Se quedó en la cama hasta que los músculos desconcertados por los calambres fueron regresando a su quicio. Oyó los golpes del llamador y la voz gutural del Coronel, presentándose. Suspiró. Se empolvó la cara, disimuló con un pañuelo las arrugadas bolsas de las mandíbulas y cubrió el desaliño del pelo con un turbante negro. Así salió al encuentro del visitante, como si el día acabara de comenzar.

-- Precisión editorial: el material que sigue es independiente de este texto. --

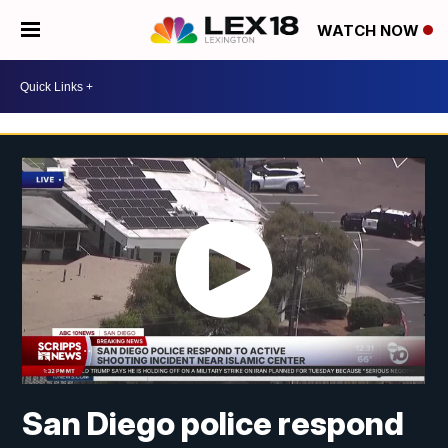
WATCH NOW
San Diego police respond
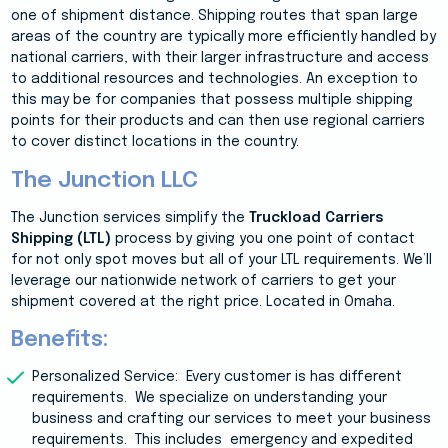
one of shipment distance. Shipping routes that span large
areas of the country are typically more efficiently handled by
national carriers, with their larger infrastructure and access
to additional resources and technologies. An exception to
this may be for companies that possess multiple shipping
points for their products and can then use regional carriers
to cover distinct locations in the country.
The Junction LLC
The Junction services simplify the
Truckload Carriers
Shipping (LTL)
process by giving you one point of contact
for not only spot moves but all of your LTL requirements. We’ll
leverage our nationwide network of carriers to get your
shipment covered at the right price. Located in Omaha.
Benefits:
Personalized Service: Every customer is has different
requirements. We specialize on understanding your
business and crafting our services to meet your business
requirements. This includes
emergency and expedited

El Coronel llevaba más de quince minutos aguardándola. En el vestíbulo de parquet oscuro coincidían, como en un bazar, un sofá de plástico cuyos brazos veteados imitaban el mármol; un aparador rústico, vagamente bretón; una mesa de roble, rectangular, con butacas de caoba en las cabeceras y, sobre la chimenea, un altar silvestre, con un frutero lleno de flores frescas al pie de un retrato al óleo de Evita. Pese a la hostilidad de los muebles, el cuarto destilaba luz. El sol se filtraba a chorros por la claraboya del techo. Desde allí descendía una telaraña de ruidos roedores. ¿Abejas?, se preguntó el Coronel. O tal vez pájaros. En lo alto, dos caras inexpresivas lo espiaban. Ambas tenían un remoto parecido con Evita. A intervalos irregulares, una mano se alzaba sobre la cara de la izquierda. Las uñas eran largas, pintadas de un color que viraba del verde al violeta. A veces las uñas caían sobre el vidrio de la claraboya y resbalaban. El sonido era tan tenue, tan solapado, que sólo unos oídos diestros como los del Coronel podían percibirlo. ¿Dónde había visto antes esas cabelleras lustrosas? En los diarios, reparó. Aquéllas eran las hermanas de Evita. ¿O tal vez dos mujeres que imitaban a las hermanas? A veces lo señalaban y se interrumpían, dedicándole una sonrisa tonta. No bien la madre entró en el vestíbulo, las caras se apartaron del vidrio.

Al Coronel le sorprendió que la voz y el aspecto de doña Juana no se llevaran bien. La voz era aflautada y salía a empellones, como si le costara vencer la censura de los dientes postizos. El porte, en cambio, era imponente.

– ¿Moori Koenig, verdad? ¿Me ha traído los pasaportes? -preguntó, sin invitarlo a sentarse-. Yo y mis hijas queremos viajar cuanto antes. Nos estamos asfixiando en esta tronera.

– No -respondió el Coronel-. Un pasaporte no es algo sencillo.

La madre se dejó caer en el sofá de plástico.

– Quiere hablarme de Evita -dijo-. Está bien, hable. ¿Qué van a hacer con ella?

– Acabo de ver al embalsamador. El gobierno le ha dado un día o dos para que termine con los baños y los ungüentos. Después, enterraremos a su hija cristianamente, con todas las medallas, como usted ha pedido.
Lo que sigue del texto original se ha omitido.